__PROBLEM TO WORK ON__: Should the entries contain pictures, leave them out and return exactly the lines from the first through the line holding "Ways to Give (302, 2276)".

─── MATERIAL FOR THIS EXERCISE

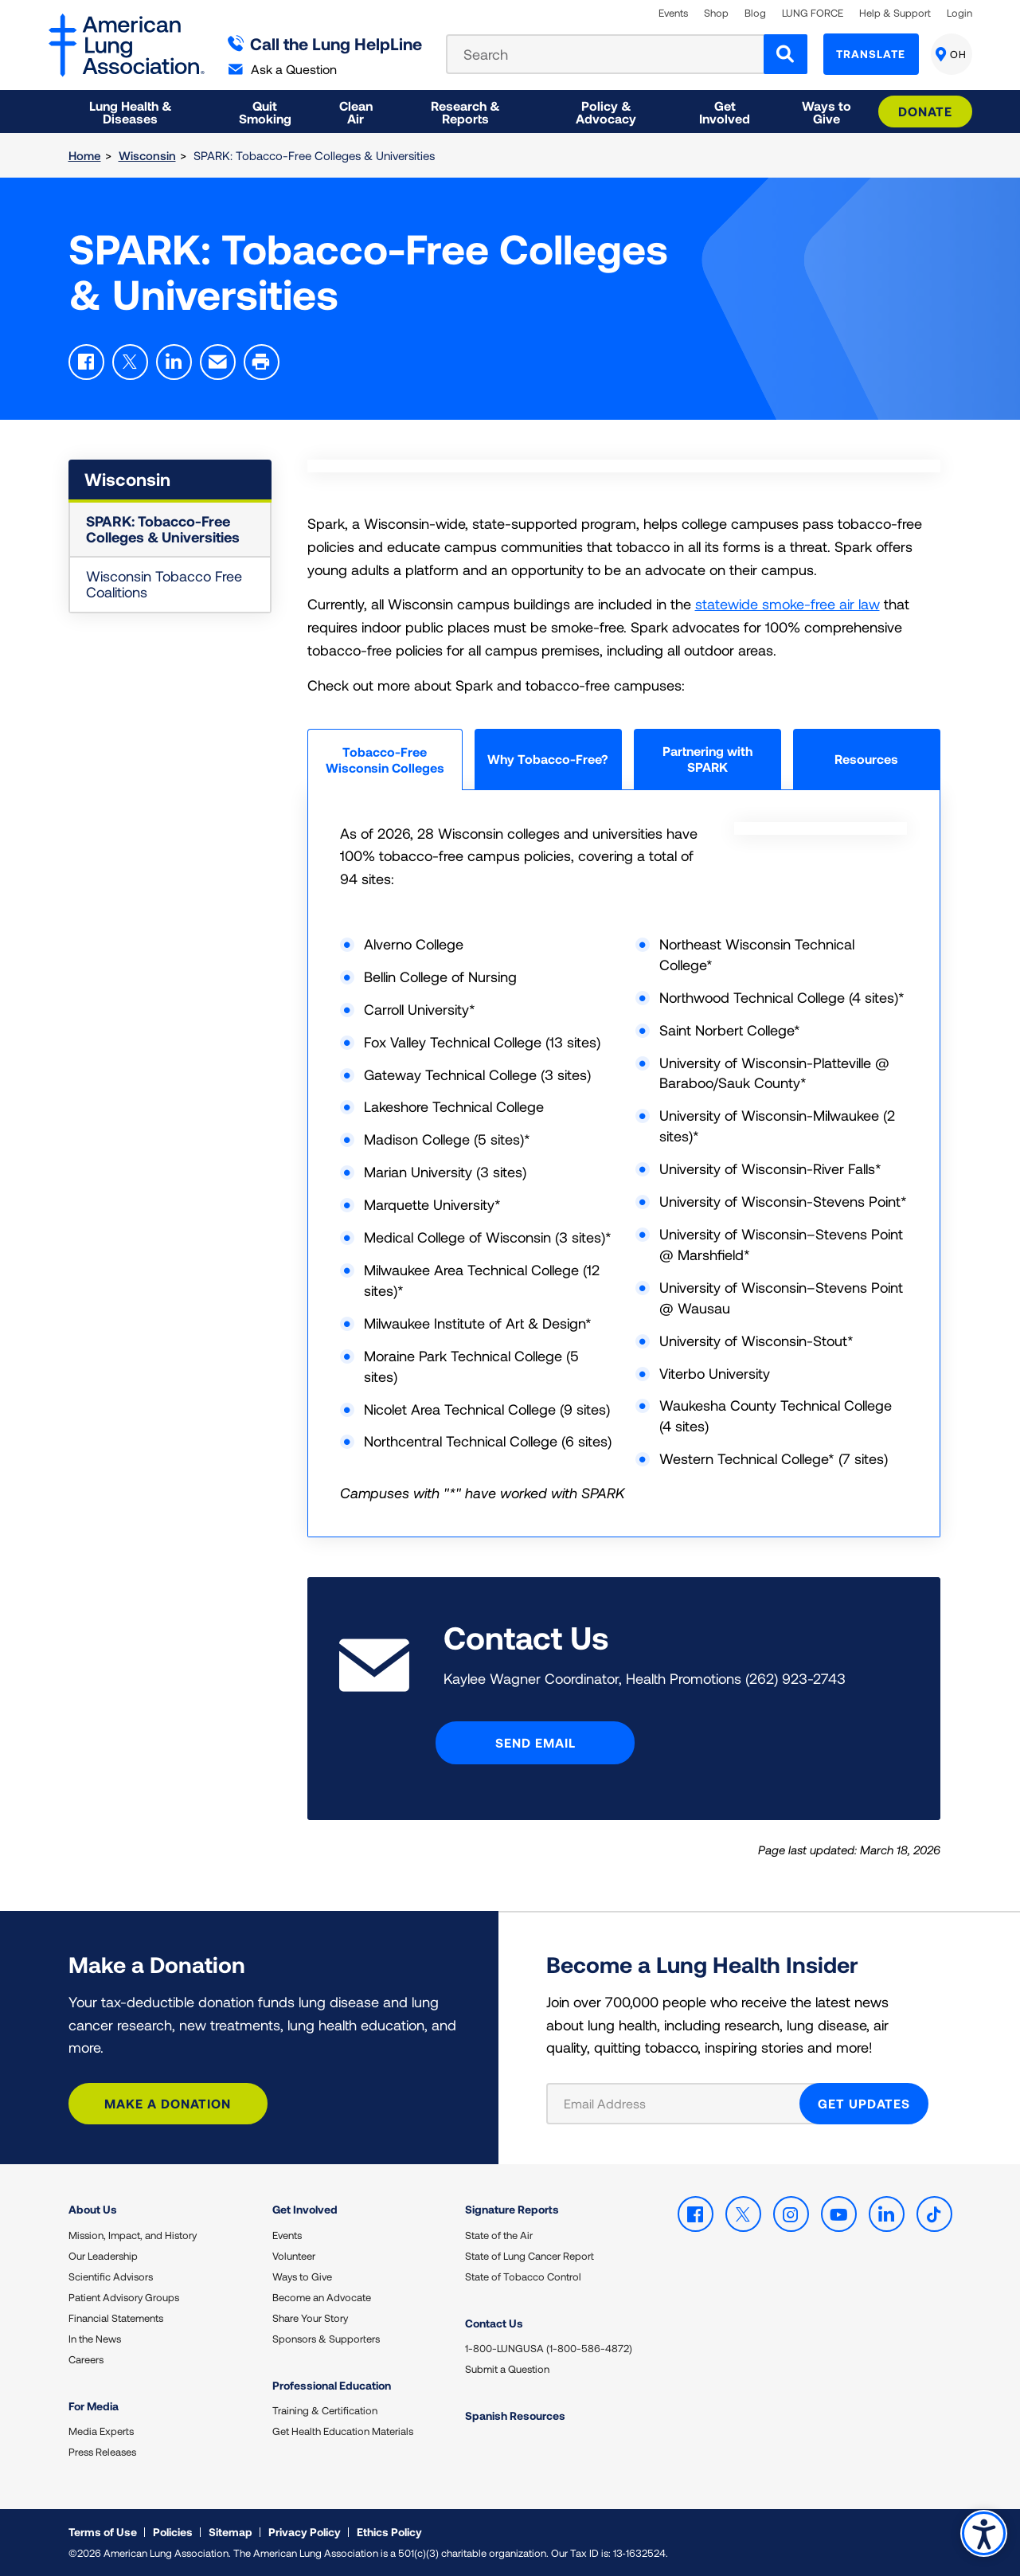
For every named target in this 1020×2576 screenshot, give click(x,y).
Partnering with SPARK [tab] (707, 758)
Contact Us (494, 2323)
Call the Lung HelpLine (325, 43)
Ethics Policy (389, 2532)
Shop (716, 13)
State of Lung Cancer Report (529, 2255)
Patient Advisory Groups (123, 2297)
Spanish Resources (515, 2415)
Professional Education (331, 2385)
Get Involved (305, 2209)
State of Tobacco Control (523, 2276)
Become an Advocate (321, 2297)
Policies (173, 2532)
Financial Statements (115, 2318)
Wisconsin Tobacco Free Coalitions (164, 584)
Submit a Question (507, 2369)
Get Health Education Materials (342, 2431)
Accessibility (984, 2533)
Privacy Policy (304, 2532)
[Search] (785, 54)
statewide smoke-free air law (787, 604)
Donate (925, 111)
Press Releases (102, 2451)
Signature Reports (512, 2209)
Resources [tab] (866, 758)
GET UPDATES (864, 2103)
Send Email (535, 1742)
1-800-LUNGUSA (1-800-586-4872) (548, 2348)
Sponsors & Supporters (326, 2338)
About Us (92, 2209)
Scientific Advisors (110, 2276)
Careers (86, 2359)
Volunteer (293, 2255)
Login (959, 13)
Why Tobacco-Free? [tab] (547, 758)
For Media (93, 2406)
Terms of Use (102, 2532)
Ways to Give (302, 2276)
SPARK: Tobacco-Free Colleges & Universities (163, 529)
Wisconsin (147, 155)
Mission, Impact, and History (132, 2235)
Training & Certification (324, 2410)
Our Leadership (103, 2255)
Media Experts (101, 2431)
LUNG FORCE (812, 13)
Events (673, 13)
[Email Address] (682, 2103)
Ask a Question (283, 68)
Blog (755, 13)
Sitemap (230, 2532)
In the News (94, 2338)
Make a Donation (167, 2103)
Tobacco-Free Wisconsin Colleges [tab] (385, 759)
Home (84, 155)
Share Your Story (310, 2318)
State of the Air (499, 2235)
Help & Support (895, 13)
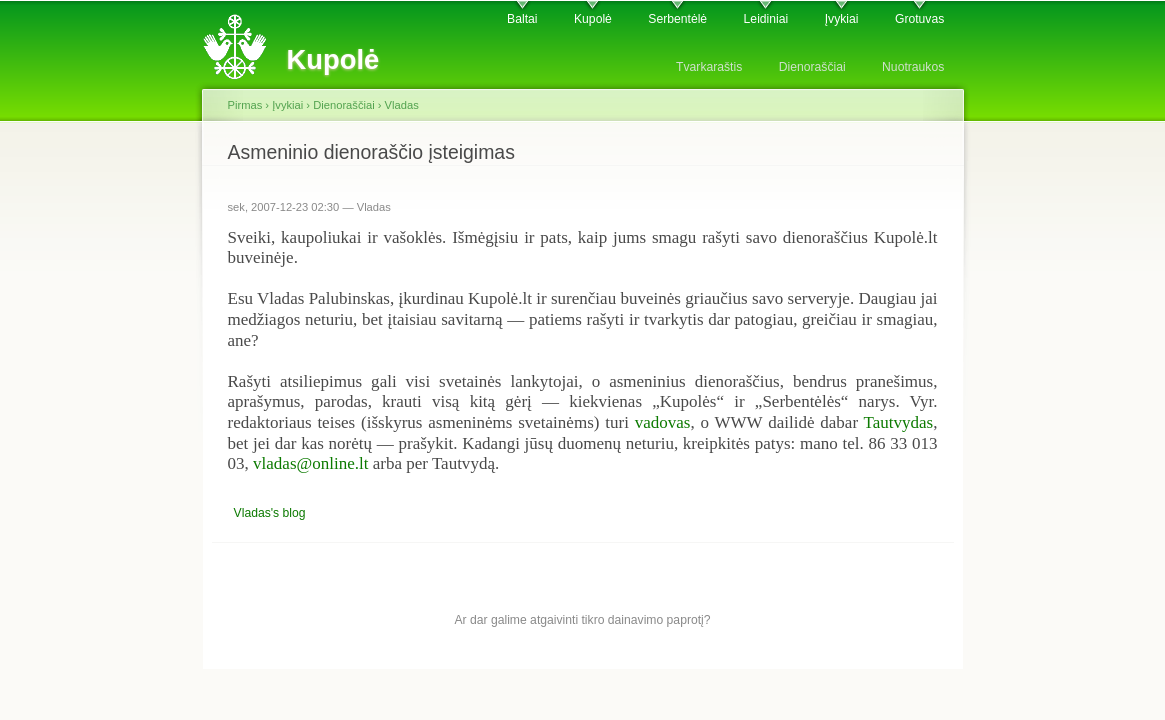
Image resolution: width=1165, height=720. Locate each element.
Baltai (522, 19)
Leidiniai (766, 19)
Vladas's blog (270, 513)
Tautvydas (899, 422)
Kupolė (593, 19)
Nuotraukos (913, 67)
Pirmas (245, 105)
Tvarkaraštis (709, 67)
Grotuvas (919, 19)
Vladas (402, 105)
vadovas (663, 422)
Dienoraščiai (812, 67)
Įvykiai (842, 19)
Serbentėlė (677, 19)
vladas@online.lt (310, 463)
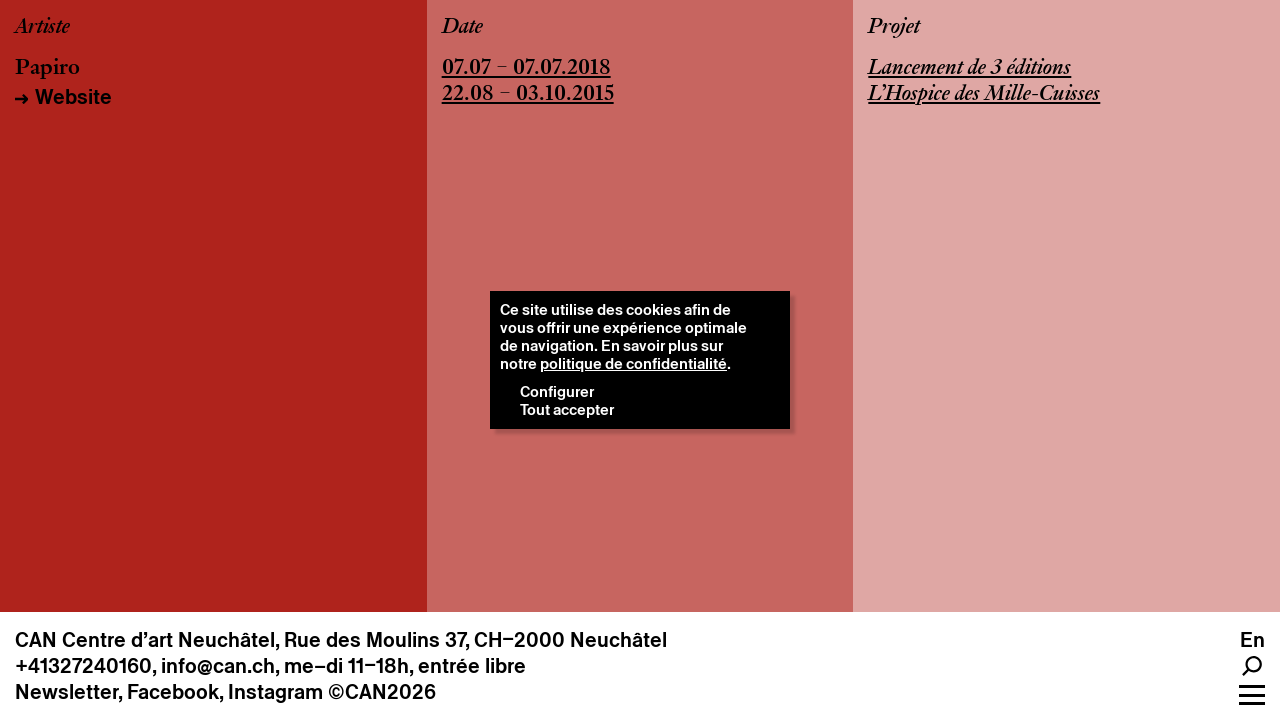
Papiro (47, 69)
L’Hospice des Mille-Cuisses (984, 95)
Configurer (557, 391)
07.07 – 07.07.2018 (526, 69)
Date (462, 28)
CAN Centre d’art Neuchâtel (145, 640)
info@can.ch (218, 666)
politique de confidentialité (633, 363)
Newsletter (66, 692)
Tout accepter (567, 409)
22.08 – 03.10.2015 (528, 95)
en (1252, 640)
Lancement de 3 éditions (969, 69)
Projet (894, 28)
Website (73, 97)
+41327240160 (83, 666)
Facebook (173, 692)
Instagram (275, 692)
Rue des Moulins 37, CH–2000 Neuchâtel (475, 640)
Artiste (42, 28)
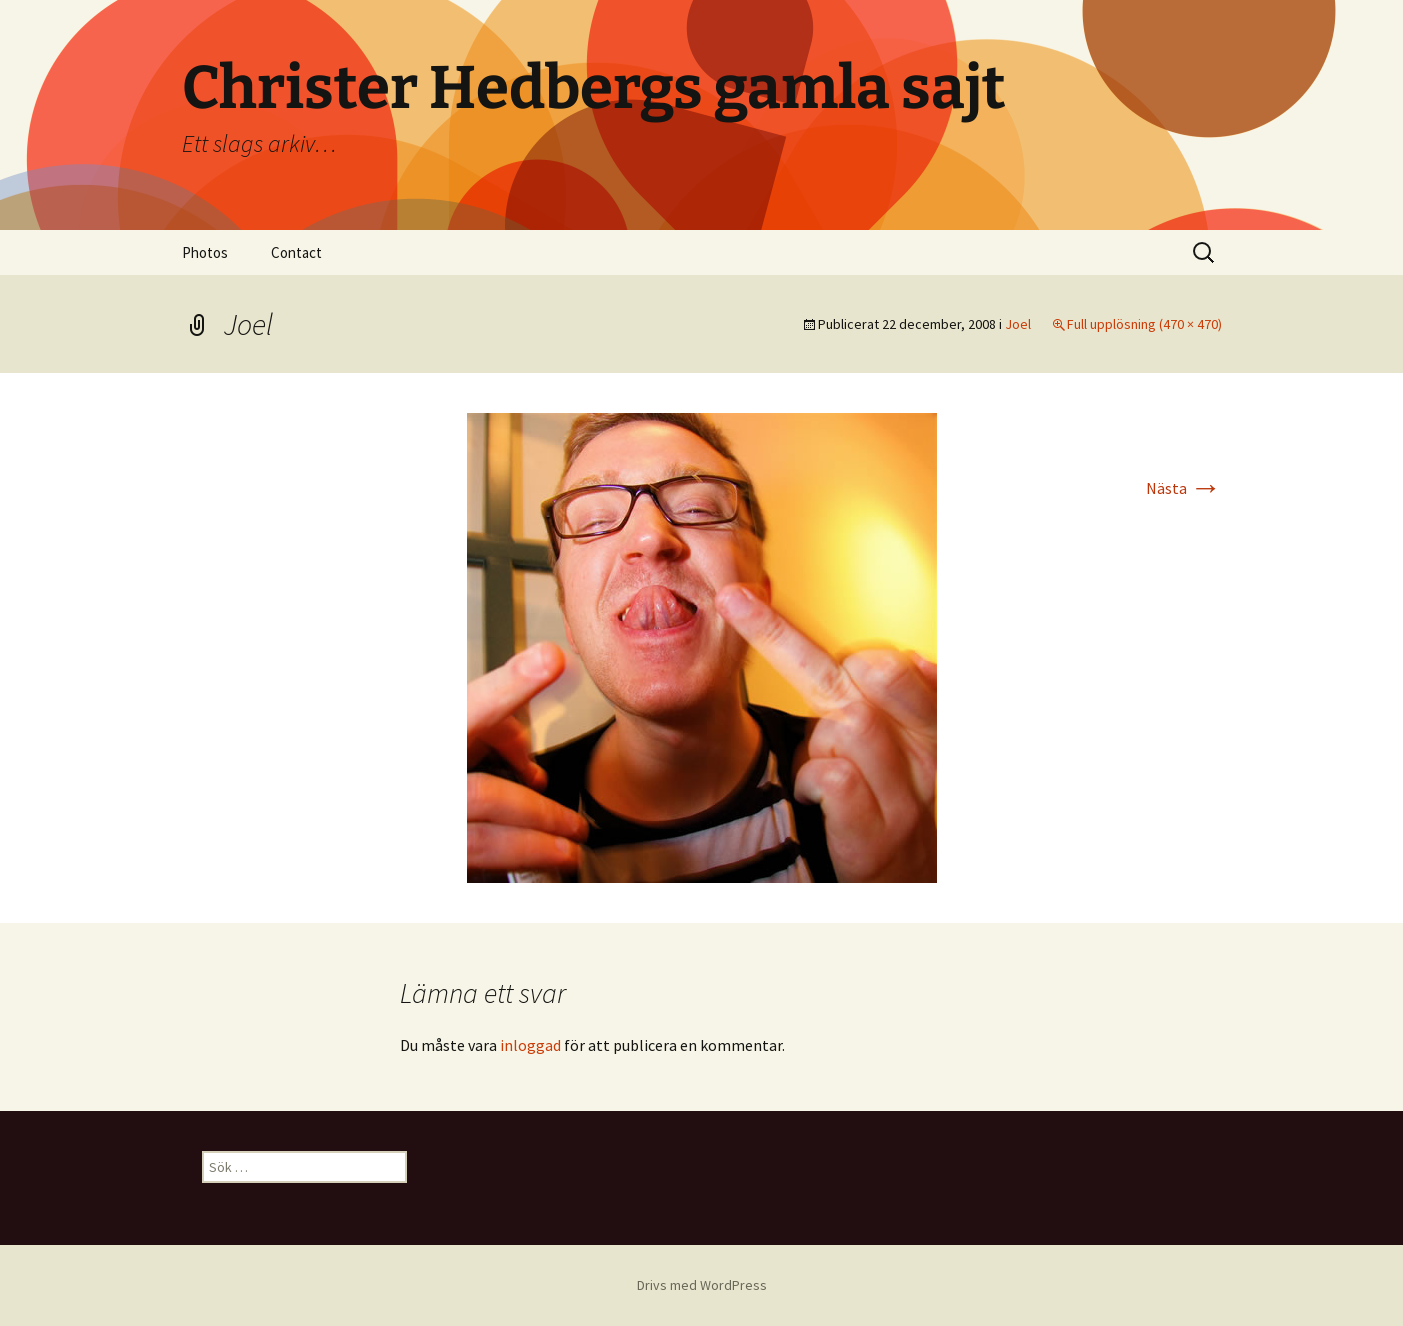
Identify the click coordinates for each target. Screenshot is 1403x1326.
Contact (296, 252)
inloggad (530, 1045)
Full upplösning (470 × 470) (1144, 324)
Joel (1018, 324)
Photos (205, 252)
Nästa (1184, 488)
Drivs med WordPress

──────

__OUTPUT OF THE EXERCISE__:
For every named target in this 1020×2576 screenshot, give click(x,y).
Partnering with SPARK [tab] (707, 758)
Contact Us (494, 2323)
Call the Lung HelpLine (325, 43)
Ethics Policy (389, 2532)
Shop (716, 13)
State of Lung Cancer Report (529, 2255)
Patient Advisory Groups (123, 2297)
Spanish Resources (515, 2415)
Professional Education (331, 2385)
Get Involved (305, 2209)
State of Tobacco Control (523, 2276)
Become an Advocate (321, 2297)
Policies (173, 2532)
Financial Statements (115, 2318)
Wisconsin Tobacco Free Coalitions (164, 584)
Submit a Question (507, 2369)
Get Health Education Materials (342, 2431)
Accessibility (984, 2533)
Privacy Policy (304, 2532)
[Search] (785, 54)
statewide smoke-free air law (787, 604)
Donate (925, 111)
Press Releases (102, 2451)
Signature Reports (512, 2209)
Resources [tab] (866, 758)
GET UPDATES (864, 2103)
Send Email (535, 1742)
1-800-LUNGUSA (1-800-586-4872) (548, 2348)
Sponsors & Supporters (326, 2338)
About Us (92, 2209)
Scientific Advisors (110, 2276)
Careers (86, 2359)
Volunteer (293, 2255)
Login (959, 13)
Why Tobacco-Free? [tab] (547, 758)
For Media (93, 2406)
Terms of Use (102, 2532)
Ways to Give (302, 2276)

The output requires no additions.